If you’re able to ride a bicycle, investing in one can provide you with a convenient and affordable transportation option. A sturdy “mamachari” bicycle with a basket can be a great way to transport groceries and other purchases (“mamachari” means mom’s bike, but these bicycles are used by everyone). Subway and train stations all have bicycle parking areas.
You may find yourself traveling across Japan to experience its natural beauty and history, so you will need to keep those costs in mind as well. For example, if you haven’t settled in Kyoto, you’ll want to visit this jewel. Hokkaido’s mountains offer some of the best skiing and snowboarding in the world. To get there you can take advantage of Japan’s high-speed bullet trains, though they are much more expensive for residents than for visitors who are eligible for a Japan Rail pass. A one-way ticket from Tokyo to Kyoto costs 13,080 yen, about $115. Japan also has several budget airlines, such as Skymark and Jetstar, that offer reasonable domestic travel rates.
The Cost of Entertainment in Japan
How you like to have fun will have an impact on your cost of living in Japan. Do you enjoy karaoke? A night of singing starts at 200 yen ($2) for each hour, per person. A movie ticket costs between 1,000 and 2,000 yen ($8 and $16), depending on the time of day you go. Theater tickets start at 6,000 yen ($50).
The cost for visiting an onsen, where you can enjoy bathing in a natural spring, starts at 1,000 yen ($9).
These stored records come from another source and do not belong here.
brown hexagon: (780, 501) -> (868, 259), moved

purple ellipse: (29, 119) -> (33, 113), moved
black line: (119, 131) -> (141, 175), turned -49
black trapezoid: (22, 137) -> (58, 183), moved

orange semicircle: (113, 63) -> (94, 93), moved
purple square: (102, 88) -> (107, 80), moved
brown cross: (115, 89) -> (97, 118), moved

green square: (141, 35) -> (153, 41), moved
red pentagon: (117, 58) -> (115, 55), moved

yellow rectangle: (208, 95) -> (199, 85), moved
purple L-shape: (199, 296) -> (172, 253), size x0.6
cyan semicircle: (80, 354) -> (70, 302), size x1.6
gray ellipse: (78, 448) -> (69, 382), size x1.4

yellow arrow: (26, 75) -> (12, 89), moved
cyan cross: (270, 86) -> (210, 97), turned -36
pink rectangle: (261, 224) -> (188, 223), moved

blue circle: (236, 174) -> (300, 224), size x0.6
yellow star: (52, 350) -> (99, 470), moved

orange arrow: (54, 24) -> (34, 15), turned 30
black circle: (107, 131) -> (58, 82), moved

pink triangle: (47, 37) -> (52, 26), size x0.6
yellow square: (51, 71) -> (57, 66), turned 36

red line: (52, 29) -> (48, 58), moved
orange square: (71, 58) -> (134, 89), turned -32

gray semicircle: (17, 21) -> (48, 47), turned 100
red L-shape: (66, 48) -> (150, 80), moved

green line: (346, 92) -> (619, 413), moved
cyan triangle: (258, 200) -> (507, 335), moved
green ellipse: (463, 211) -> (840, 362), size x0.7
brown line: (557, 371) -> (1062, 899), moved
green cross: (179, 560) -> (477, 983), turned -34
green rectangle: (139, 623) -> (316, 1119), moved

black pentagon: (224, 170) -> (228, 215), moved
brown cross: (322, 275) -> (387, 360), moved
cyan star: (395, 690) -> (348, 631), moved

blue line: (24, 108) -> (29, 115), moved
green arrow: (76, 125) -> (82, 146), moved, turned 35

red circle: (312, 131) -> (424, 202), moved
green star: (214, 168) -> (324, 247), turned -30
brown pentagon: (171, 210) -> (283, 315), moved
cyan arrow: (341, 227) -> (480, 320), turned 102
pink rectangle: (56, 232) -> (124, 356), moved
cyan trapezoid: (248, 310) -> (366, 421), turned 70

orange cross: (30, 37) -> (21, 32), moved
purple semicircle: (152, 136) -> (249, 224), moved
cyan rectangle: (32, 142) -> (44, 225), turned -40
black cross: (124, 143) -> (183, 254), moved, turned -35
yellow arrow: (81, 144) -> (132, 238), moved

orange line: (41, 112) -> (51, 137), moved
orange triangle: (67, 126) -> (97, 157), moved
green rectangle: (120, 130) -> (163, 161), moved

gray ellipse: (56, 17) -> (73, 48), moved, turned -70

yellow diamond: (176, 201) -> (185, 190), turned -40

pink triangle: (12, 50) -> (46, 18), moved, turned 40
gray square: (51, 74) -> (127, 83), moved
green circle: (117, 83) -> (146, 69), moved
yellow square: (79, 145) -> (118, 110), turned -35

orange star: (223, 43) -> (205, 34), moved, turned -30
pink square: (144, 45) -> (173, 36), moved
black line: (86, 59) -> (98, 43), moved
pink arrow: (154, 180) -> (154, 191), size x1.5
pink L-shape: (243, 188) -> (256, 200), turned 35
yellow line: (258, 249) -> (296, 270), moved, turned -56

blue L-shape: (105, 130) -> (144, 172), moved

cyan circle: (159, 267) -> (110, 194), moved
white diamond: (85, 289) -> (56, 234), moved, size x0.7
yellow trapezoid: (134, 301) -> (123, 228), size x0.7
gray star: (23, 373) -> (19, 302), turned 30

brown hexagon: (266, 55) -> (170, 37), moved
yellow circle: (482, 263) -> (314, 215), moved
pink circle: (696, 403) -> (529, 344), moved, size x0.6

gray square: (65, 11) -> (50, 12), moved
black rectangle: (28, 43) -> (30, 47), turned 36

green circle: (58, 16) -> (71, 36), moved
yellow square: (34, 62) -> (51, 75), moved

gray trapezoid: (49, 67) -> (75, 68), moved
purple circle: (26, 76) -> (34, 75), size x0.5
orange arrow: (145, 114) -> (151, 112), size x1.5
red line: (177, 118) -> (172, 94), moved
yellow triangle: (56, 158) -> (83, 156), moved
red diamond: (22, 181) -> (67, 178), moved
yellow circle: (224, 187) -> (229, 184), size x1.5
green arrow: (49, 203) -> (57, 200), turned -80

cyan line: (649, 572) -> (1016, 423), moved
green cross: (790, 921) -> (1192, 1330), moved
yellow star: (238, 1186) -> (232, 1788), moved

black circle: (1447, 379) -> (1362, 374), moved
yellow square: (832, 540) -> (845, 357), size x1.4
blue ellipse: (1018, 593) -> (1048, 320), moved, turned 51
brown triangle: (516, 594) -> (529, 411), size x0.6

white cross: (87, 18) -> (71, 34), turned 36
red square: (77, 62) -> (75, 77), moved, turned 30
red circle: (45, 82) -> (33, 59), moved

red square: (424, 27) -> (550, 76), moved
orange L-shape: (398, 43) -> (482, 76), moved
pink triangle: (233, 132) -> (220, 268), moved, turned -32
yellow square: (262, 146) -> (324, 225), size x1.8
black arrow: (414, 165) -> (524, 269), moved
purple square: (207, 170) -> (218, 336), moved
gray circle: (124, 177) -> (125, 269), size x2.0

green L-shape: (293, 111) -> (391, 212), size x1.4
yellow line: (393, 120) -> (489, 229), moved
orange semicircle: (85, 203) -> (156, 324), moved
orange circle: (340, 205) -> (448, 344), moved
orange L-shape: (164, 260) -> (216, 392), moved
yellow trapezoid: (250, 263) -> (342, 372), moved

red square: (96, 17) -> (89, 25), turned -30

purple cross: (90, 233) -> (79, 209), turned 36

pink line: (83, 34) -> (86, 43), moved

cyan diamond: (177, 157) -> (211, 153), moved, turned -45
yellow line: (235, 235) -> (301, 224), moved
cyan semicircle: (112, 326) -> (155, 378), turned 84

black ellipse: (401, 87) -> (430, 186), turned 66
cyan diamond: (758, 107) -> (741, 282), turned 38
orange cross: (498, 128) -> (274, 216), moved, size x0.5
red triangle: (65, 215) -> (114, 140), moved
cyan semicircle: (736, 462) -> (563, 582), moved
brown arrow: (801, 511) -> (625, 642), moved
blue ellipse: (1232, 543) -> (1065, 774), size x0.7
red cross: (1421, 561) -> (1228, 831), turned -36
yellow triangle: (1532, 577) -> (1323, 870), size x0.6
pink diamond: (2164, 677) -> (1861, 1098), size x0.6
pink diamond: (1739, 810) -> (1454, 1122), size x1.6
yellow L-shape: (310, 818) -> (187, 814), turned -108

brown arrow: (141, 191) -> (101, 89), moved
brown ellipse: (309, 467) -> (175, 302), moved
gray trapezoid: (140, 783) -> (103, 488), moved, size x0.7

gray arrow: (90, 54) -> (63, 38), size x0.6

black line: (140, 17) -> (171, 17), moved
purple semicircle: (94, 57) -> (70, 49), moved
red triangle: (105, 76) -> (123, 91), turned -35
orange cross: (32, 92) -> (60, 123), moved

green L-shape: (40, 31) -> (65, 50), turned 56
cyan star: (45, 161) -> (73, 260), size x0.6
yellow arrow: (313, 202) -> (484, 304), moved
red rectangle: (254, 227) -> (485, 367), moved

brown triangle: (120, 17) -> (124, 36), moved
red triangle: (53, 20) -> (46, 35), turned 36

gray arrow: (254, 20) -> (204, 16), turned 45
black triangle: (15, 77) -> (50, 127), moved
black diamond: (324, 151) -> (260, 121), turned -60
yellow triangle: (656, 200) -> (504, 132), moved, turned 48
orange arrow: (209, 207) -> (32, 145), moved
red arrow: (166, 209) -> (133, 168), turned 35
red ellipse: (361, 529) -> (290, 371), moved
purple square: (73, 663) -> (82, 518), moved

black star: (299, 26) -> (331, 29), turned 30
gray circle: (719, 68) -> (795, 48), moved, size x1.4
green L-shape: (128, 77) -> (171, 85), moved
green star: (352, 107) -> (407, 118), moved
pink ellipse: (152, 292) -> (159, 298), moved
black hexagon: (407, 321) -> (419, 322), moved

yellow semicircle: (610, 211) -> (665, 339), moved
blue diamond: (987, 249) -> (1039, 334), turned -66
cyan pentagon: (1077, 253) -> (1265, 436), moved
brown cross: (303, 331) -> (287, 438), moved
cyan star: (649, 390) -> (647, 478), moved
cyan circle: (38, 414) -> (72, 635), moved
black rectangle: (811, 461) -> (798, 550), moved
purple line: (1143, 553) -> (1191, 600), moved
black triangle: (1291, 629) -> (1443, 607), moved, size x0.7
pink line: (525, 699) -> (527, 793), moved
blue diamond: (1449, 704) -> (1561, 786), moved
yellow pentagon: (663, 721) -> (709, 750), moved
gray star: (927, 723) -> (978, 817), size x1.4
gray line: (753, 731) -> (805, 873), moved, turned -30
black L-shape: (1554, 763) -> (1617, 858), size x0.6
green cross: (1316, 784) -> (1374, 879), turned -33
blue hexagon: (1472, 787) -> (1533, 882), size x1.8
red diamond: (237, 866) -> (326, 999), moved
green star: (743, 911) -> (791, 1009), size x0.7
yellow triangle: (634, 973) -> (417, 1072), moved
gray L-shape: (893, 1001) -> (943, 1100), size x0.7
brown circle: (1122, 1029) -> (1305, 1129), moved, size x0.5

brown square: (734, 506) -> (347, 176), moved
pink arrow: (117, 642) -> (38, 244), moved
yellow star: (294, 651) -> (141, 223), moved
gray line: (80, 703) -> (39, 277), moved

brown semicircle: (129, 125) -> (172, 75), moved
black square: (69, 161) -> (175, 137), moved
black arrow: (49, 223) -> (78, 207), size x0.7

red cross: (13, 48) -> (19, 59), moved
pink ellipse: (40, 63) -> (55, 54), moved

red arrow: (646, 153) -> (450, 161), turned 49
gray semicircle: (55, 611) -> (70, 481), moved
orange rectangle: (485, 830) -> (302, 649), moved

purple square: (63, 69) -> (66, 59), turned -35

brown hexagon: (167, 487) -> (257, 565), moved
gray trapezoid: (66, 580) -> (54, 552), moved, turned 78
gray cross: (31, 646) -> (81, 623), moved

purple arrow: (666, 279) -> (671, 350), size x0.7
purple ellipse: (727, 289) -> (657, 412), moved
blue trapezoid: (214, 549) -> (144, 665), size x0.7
If you’re interested in a private gym membership, prices can range from 10,000 to 20,000 yen ($90 to $175) per month. There are public gyms with day pass systems for as low as 300 yen ($3), but the quality of these spots can vary.
The Cost of Healthcare in Japan for Expats
The healthcare system in Japan is split into two sections; there is an employer-based system and a national healthcare system. If you spend over three months in Japan, you are required to enroll in one of the two systems.
With your health insurance, you can expect to pay between $50 and $90 for a doctor’s visit.
- Compare multiple quotes and coverage options
- Work with an insurance expert at no additional cost
- Find the best plan for your needs and budget
The Costs of Childcare and Education in Japan
To send a child to a licensed daycare in Japan, you will be charged according to your monthly income; the average fee is 20,000 yen ($175) per month.
You can send children to public elementary and lower secondary schools in Japan for free. As the curriculum will be in Japanese, it’s usually easier for younger children to adapt and develop the language skills they’ll need to learn. Depending on your income, you may have to pay tuition for public high schools.
Another option is international schools, where children will be taught in English. However, these private schools are expensive, with a year’s tuition between 1,500,000 to 2,500,000 yen ($13,000 to $21,000).
Other Costs to Consider as an Expat in Japan
Depending on where you’re coming from, you may need clothing that’s appropriate for your workplace and suited to Japan’s climate. You don’t want to wear heavyweight clothes during a humid Tokyo summer!
To be able to sign documents, you’ll need an official seal (“hanko”) of your name. Prices for a personalized hanko start around 3,000 yen ($26), though the cost will vary depending on materials.